> **INSTRUCTIONS FOR THE TASK**
For the material that follows, list every line containing the word "includes".

(RECORD EXTRACTS)

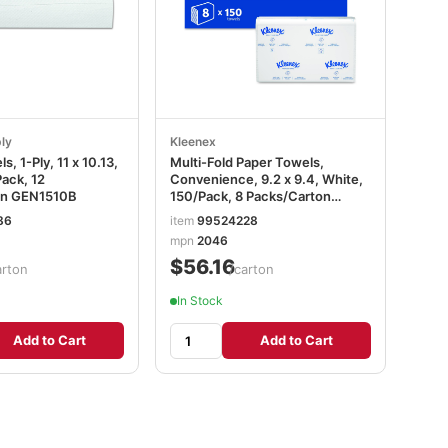
ly
Kleenex
, 1-Ply, 11 x 10.13,
Multi-Fold Paper Towels,
ack, 12
Convenience, 9.2 x 9.4, White,
on GEN1510B
150/Pack, 8 Packs/Carton
KCC02046
86
item
99524228
mpn
2046
$56.16
arton
/carton
In Stock
Add to Cart
Add to Cart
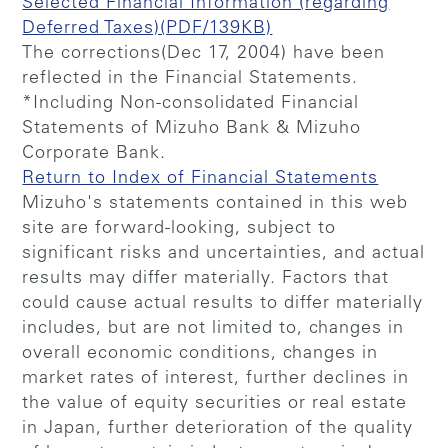
Selected Financial Information (regarding
Deferred Taxes)(PDF/139KB)
The corrections(Dec 17, 2004) have been
reflected in the Financial Statements.
*Including Non-consolidated Financial
Statements of Mizuho Bank & Mizuho
Corporate Bank.
Return to Index of Financial Statements
Mizuho's statements contained in this web
site are forward-looking, subject to
significant risks and uncertainties, and actual
results may differ materially. Factors that
could cause actual results to differ materially
includes, but are not limited to, changes in
overall economic conditions, changes in
market rates of interest, further declines in
the value of equity securities or real estate
in Japan, further deterioration of the quality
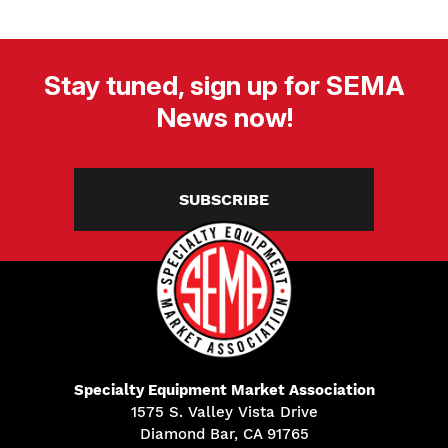
Stay tuned, sign up for SEMA
News now!
SUBSCRIBE
Specialty Equipment Market Association
1575 S. Valley Vista Drive
Diamond Bar, CA 91765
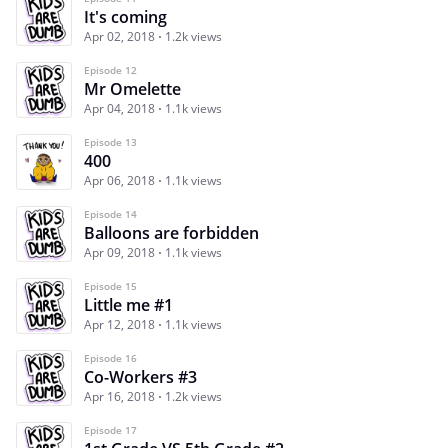
It's coming
Apr 02, 2018
1.2k views
Episode 12
Mr Omelette
Apr 04, 2018
1.1k views
Episode 13
400
Apr 06, 2018
1.1k views
Episode 14
Balloons are forbidden
Apr 09, 2018
1.1k views
Episode 15
Little me #1
Apr 12, 2018
1.1k views
Episode 16
Co-Workers #3
Apr 16, 2018
1.2k views
Episode 17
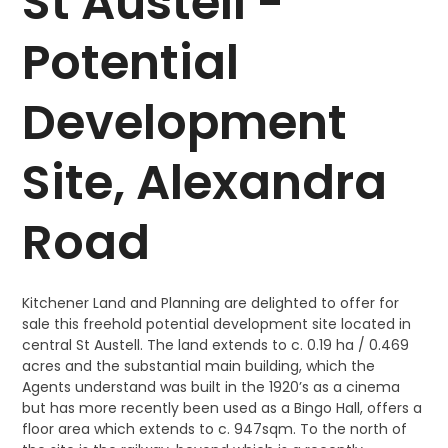
St Austell -
Potential
Development
Site, Alexandra
Road
Kitchener Land and Planning are delighted to offer for
sale this freehold potential development site located in
central St Austell. The land extends to c. 0.19 ha / 0.469
acres and the substantial main building, which the
Agents understand was built in the 1920’s as a cinema
but has more recently been used as a Bingo Hall, offers a
floor area which extends to c. 947sqm. To the north of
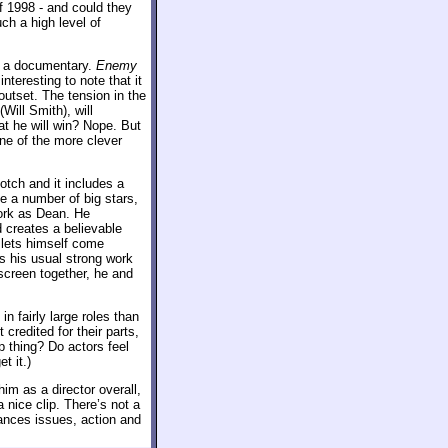
of 1998 - and could they
ch a high level of
as a documentary.
Enemy
interesting to note that it
outset. The tension in the
Will Smith), will
at he will win? Nope. But
ne of the more clever
otch and it includes a
e a number of big stars,
work as Dean. He
creates a believable
 lets himself come
 his usual strong work
nscreen together, he and
n fairly large roles than
redited for their parts,
p thing? Do actors feel
t it.)
him as a director overall,
nice clip. There’s not a
ances issues, action and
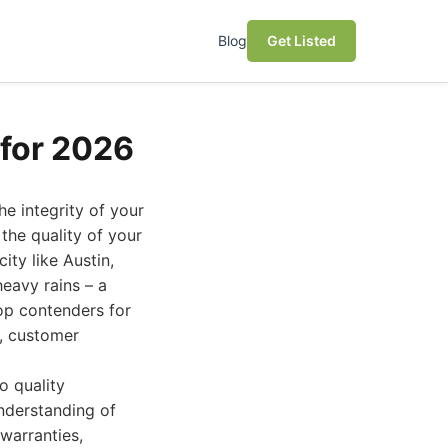
Blog
Get Listed
for 2026
e integrity of your
the quality of your
city like Austin,
eavy rains – a
top contenders for
s, customer
o quality
nderstanding of
warranties,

(End RECORD EXTRACTS)

> **TASK RESPONSE**
includes, but are not limited to, changes in
otch and it includes a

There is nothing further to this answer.